=== DATA ===
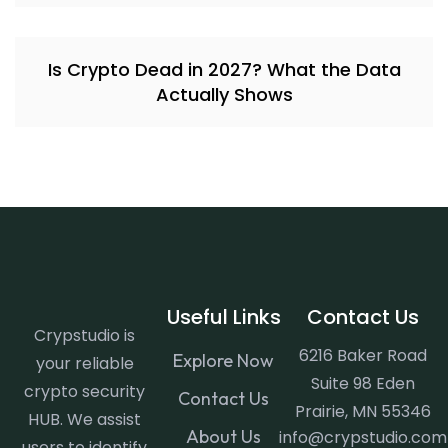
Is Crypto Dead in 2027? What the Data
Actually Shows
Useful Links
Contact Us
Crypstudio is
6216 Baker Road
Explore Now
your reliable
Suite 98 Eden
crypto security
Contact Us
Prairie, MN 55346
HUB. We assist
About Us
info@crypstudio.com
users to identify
===
=== DATA ===
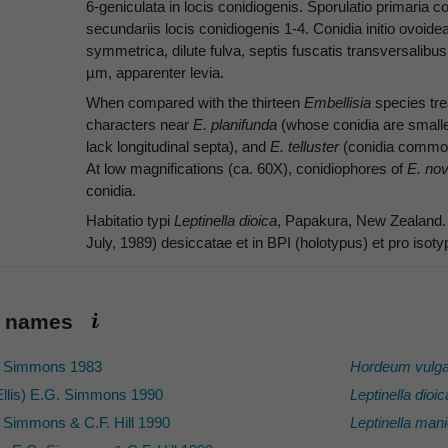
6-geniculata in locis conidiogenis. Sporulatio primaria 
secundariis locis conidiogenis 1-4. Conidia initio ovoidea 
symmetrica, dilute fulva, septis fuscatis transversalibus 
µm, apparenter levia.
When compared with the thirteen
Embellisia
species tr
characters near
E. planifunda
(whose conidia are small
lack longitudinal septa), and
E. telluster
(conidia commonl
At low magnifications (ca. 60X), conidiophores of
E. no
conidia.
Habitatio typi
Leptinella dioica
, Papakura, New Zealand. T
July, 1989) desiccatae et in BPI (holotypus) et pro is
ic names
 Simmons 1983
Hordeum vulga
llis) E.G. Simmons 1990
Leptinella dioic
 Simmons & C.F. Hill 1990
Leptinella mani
===
=== DATA ===
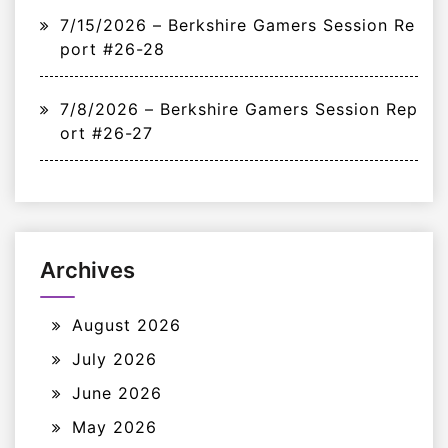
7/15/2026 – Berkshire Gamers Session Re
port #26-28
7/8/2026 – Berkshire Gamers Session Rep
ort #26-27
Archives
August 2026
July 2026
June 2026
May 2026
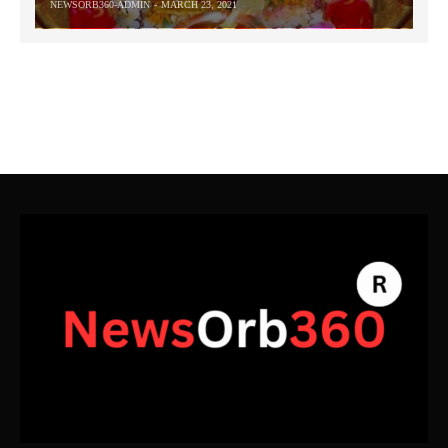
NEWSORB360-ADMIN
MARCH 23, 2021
===
(YOUR GOAL)
All lines with the word "conidiogenis" must be located in the data and copied.

(TASK RESULT)
6-geniculata in locis conidiogenis. Sporulatio primaria 
secundariis locis conidiogenis 1-4. Conidia initio ovoidea 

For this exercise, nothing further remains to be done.